# when do I start charging?



## maulrat (Dec 10, 2008)

I'm still pretty new to photography and I've only had a dslr since summer. My equipment is very limited; I don't even own a flash. Some friends think that I should start charging for photoshoots to fund this spendy hobby of mine but I don't feel that my photos are up to par. How do I know when I'm good enough to start charging?

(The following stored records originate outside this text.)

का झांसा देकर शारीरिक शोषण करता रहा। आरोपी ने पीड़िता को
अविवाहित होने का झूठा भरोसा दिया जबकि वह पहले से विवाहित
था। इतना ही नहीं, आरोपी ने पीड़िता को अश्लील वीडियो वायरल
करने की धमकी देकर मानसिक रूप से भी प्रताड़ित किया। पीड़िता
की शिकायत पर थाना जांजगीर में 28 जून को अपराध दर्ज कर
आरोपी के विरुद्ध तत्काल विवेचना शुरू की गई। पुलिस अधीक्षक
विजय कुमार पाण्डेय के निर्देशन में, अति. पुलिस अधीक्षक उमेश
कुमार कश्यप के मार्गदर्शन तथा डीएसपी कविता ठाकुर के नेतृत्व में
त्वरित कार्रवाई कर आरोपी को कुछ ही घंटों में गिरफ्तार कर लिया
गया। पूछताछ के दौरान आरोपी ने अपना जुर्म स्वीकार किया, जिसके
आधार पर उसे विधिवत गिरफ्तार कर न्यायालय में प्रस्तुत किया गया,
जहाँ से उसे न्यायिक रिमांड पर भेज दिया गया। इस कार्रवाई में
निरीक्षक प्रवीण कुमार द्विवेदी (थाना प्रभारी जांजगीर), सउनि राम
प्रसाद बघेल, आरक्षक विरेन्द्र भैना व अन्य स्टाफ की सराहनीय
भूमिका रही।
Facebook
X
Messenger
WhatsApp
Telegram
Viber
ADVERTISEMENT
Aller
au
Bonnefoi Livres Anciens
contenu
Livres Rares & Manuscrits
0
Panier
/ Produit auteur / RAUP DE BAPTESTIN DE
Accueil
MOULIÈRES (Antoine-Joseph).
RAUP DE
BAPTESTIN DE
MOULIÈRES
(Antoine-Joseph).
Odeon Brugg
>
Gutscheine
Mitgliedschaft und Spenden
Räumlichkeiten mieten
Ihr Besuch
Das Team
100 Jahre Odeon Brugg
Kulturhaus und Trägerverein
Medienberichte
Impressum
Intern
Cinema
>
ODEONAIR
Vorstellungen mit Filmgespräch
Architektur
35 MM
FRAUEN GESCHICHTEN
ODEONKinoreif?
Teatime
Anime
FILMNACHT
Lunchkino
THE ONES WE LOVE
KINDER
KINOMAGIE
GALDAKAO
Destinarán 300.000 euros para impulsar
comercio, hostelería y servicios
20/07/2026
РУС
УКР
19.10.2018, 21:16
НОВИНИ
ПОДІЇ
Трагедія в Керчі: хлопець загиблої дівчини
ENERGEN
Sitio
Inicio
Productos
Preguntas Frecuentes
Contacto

Here are a few shots from my only photoshoot. It was unformal and free. My friend just wanted some family photos for Christmas cards. Any advice and comments are greatly appreciated.

*#1*
*




*

*#2*
*



*

*#3*
*



*

*#4*
*



*

*#5*
*



*


----------



## Evil Eagle (Dec 10, 2008)

You'll need more time behind the camera. Remember, they think you should start charging now, but when you are paid to do something the expectations are light years beyond what they expect for a free one.


----------



## Phranquey (Dec 10, 2008)

> *when do I start charging?*


 
When you are confident enough in yourself & your work that you don't have to ask. This is not meant to be condescending. If you're charging for your services, you need to have the presence, the product, and self confidence so that people feel they're getting what they're paying for.


----------



## eyeye (Dec 10, 2008)

I have been shooting over a year and have quite a bit of equipment (body, professional lenses, strobe, softbox, speedlight, etc).  I have just begun to ask for donations to be made to my favorite charity, but it is options.  It has gotten me even more work because there are some people who really feel uncomfortable taking your talent and skill for granted.  I guess you have to do whats right for you, but I think it is when you can deliver every time without great reservation.


----------



## maulrat (Dec 10, 2008)

eyeye said:


> I have just begun to ask for donations to be made to my favorite charity, but it is options. It has gotten me even more work because there are some people who really feel uncomfortable taking your talent and skill for granted.


 
That sounds like a good place to start.  My friend, whos family I photographed, has been showing the shots to all her friends at work.  They are asking her how much I charge because they want me to provide the same service.  After some people at a recent Thanksgiving party saw the photos I took of them in my gallery, they are asking about setting up family photoshoots with me as well.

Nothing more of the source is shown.